Extracted page text data:
——————————

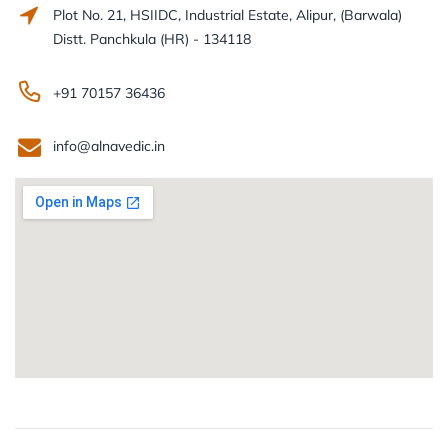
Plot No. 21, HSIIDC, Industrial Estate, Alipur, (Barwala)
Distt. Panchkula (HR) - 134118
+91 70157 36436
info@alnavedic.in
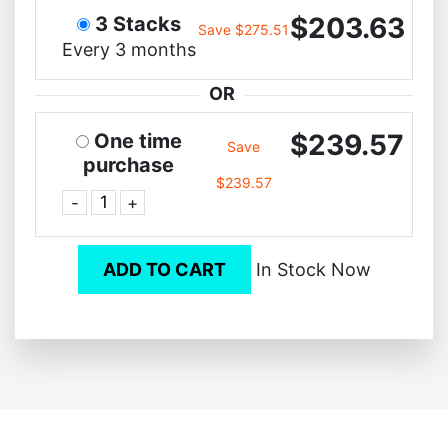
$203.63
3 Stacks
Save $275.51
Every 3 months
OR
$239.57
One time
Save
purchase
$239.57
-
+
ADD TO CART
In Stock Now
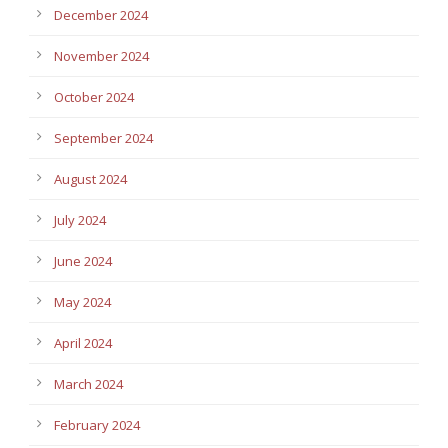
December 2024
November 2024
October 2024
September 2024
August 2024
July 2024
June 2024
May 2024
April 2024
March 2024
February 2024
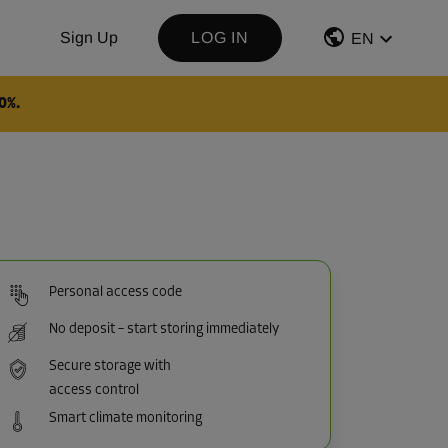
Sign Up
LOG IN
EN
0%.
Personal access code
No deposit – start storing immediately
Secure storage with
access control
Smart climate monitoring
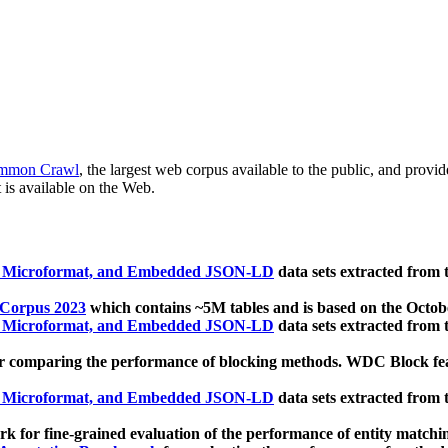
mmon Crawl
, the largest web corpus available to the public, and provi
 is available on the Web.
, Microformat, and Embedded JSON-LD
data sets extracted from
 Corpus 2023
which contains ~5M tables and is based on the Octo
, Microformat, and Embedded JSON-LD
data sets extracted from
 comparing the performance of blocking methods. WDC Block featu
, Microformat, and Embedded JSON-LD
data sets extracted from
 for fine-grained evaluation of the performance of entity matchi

——————————

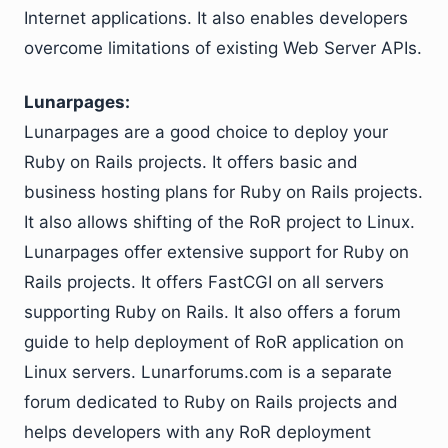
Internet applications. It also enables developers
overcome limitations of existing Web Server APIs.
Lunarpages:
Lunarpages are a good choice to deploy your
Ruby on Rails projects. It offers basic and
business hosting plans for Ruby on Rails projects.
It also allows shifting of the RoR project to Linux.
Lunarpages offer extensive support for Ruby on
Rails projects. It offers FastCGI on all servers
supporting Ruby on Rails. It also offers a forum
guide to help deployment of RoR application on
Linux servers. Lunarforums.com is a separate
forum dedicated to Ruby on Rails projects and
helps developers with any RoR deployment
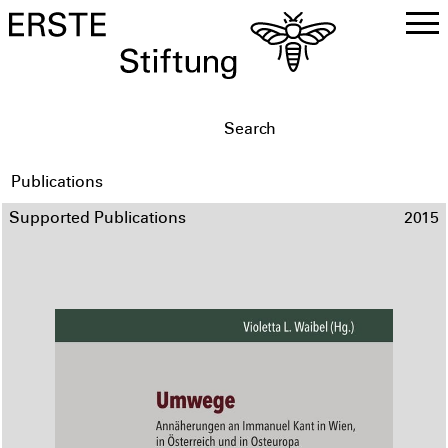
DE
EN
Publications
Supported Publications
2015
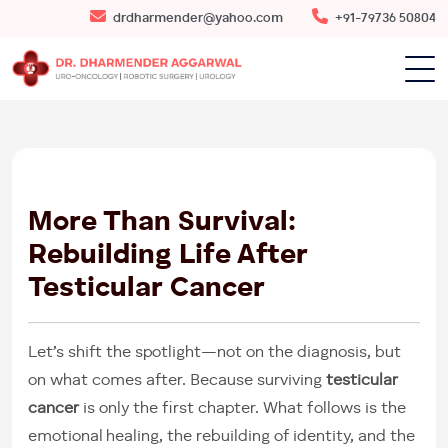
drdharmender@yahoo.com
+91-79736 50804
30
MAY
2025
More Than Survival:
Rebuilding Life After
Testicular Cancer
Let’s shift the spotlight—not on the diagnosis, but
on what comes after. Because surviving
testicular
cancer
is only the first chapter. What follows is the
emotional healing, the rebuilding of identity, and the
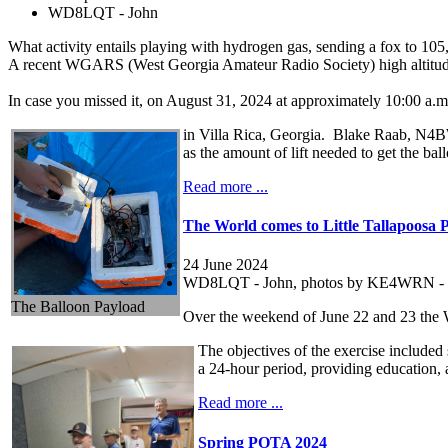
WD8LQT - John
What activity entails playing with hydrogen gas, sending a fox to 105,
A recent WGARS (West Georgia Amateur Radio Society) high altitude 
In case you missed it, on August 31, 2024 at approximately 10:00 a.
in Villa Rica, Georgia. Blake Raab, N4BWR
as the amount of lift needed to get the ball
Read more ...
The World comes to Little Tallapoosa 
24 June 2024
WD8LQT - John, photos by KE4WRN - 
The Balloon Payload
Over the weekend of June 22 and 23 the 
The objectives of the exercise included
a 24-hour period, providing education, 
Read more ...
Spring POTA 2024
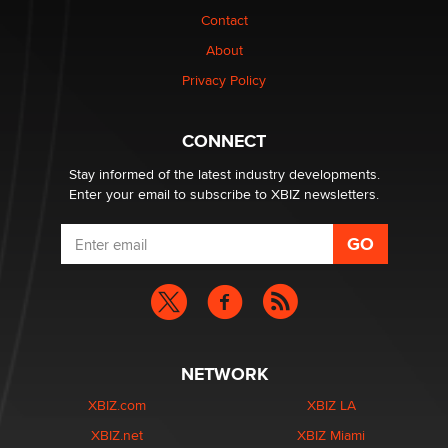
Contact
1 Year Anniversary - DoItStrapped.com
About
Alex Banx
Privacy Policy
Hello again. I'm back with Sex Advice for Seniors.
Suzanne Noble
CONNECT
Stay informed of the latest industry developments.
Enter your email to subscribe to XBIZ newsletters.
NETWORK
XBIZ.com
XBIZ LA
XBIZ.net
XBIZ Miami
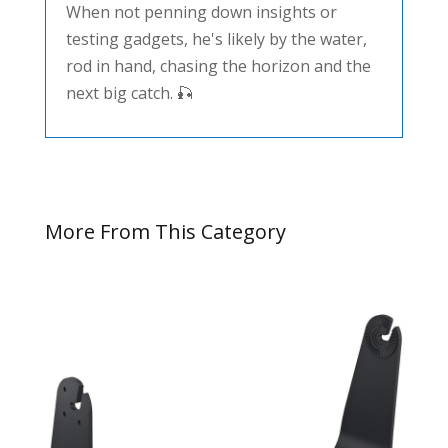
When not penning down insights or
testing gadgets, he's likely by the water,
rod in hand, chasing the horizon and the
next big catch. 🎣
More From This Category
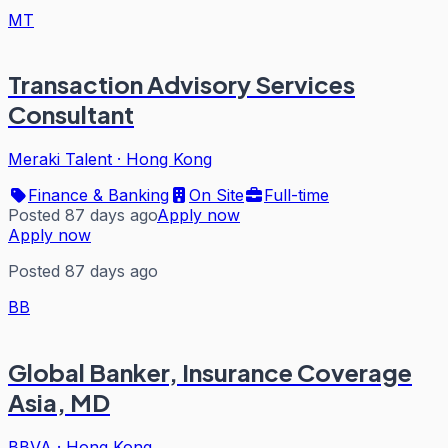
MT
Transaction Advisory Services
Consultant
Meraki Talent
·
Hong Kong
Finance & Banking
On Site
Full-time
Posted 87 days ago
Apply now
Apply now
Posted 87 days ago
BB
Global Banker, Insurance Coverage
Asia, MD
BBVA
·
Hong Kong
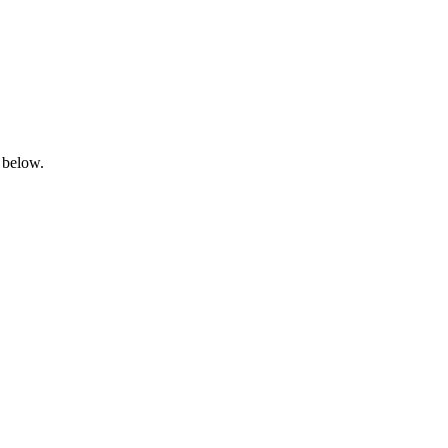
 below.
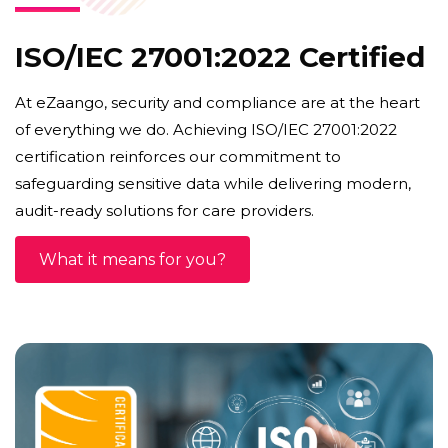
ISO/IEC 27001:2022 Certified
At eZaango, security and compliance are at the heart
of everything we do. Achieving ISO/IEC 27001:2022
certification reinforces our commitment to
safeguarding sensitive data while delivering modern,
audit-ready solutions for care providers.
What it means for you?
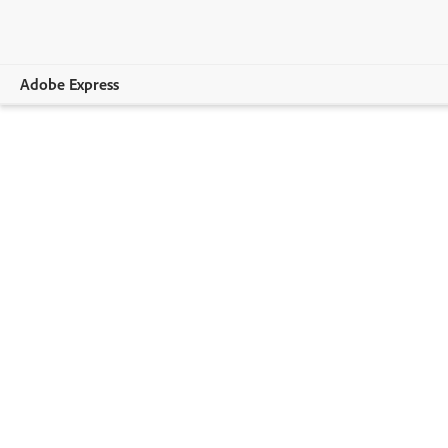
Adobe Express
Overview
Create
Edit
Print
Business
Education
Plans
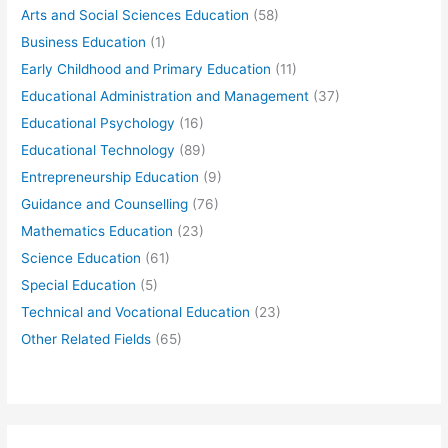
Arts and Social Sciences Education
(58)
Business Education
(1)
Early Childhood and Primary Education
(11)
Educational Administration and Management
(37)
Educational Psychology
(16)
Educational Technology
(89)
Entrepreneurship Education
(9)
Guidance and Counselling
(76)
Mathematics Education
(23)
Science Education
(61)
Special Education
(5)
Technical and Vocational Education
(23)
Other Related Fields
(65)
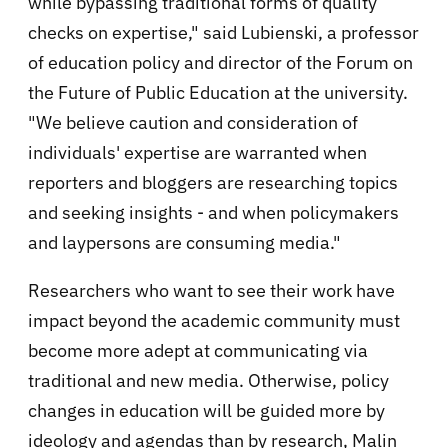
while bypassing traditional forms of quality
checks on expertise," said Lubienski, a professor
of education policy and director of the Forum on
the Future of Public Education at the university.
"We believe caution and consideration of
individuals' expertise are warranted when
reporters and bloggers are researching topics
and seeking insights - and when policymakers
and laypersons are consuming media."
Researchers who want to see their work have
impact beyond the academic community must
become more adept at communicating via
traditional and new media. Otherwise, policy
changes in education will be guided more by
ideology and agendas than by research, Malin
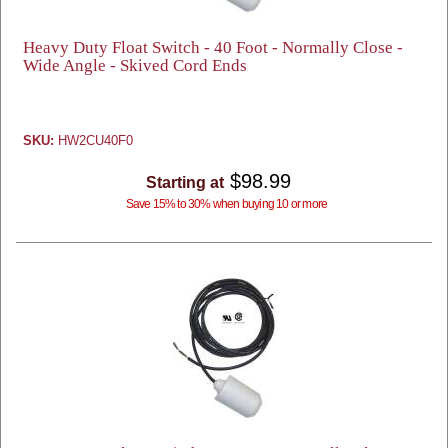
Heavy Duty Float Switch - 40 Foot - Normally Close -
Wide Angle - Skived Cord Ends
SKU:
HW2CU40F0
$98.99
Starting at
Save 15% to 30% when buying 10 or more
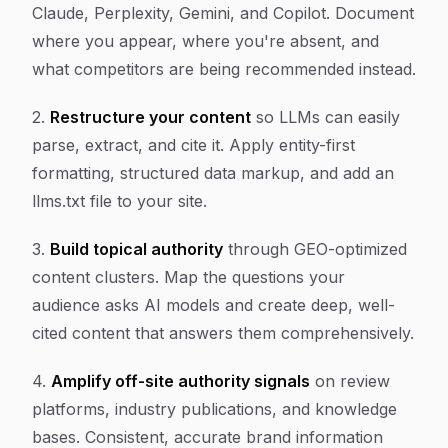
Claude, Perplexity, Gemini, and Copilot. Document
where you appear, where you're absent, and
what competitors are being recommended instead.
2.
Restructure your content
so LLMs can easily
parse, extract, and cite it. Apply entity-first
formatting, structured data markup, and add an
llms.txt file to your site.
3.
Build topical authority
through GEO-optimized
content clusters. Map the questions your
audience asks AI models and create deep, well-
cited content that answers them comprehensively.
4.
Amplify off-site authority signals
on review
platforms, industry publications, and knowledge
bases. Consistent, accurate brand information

——————————

The problem: Word for word, write out the lines above running from the one with "Special Education" up to and including the one with "the Future of". Drop any picture.

Answer to the exercise:
Special Education
(5)
Technical and Vocational Education
(23)
Other Related Fields
(65)
while bypassing traditional forms of quality
checks on expertise," said Lubienski, a professor
of education policy and director of the Forum on
the Future of Public Education at the university.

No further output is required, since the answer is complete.